As the Western world has poured military and humanitarian aid into Ukraine, the issue of what might become of other aid-dependent countries has been glossed over. The focus on Ukraine is understandable, but policymakers must be able to address multiple problems at the same time. Focusing solely on Ukraine risks undermining the U.S. standing in the rest of the world and leaves developing countries ripe for China’s taking.
First, foreign aid needs to be increased. Several polls have shown that Americans on average believe the U.S. is spending 28 percent of its federal budget on foreign aid, and also that other countries are not doing their fair share. In fact, the U.S. spends less than 1 percent of its federal revenues on foreign aid, and it is not even among the top 20 donors in the world as a percentage of GNI.
This was not always so, and no one denies the importance that U.S. foreign aid has had historically, particularly with the Marshall Plan after World War II. Today, though, the U.S. foreign aid budget is only 0.18 percent of GNI, far below countries like the United Kingdom (0.7 percent), France (0.43 percent) and Germany (0.67 percent).
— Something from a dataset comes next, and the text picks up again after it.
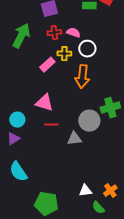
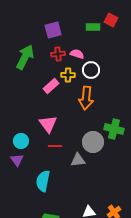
pink triangle: (44, 103) -> (48, 124), turned 36
green cross: (110, 108) -> (114, 129), turned 30
purple triangle: (13, 139) -> (17, 160), turned -32
cyan semicircle: (18, 172) -> (43, 181), moved, turned 45

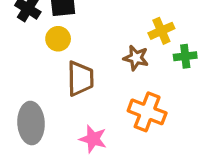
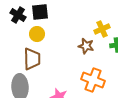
brown trapezoid: (80, 79) -> (32, 59), moved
One statistic is not the whole story. On an individual level, Americans are far more charitable than Europeans. But foreign aid is a source of soft power in a sense that private charities can never be, and insufficient funding for foreign aid projects inevitably decreases the amount of soft power America has. It should be noted that, after decades of decline, U.S. foreign aid began to increase as the war on terror made it necessary for America to rebuild the countries (Iraq and Afghanistan) that it had liberated. Still, spending is less than a third of what it was in 1962 as a percentage of GNI. Back then, the U.S. recognized foreign aid as an effective way to fight the advance of communism across the globe, one that would not risk escalation and war with the Soviet Union.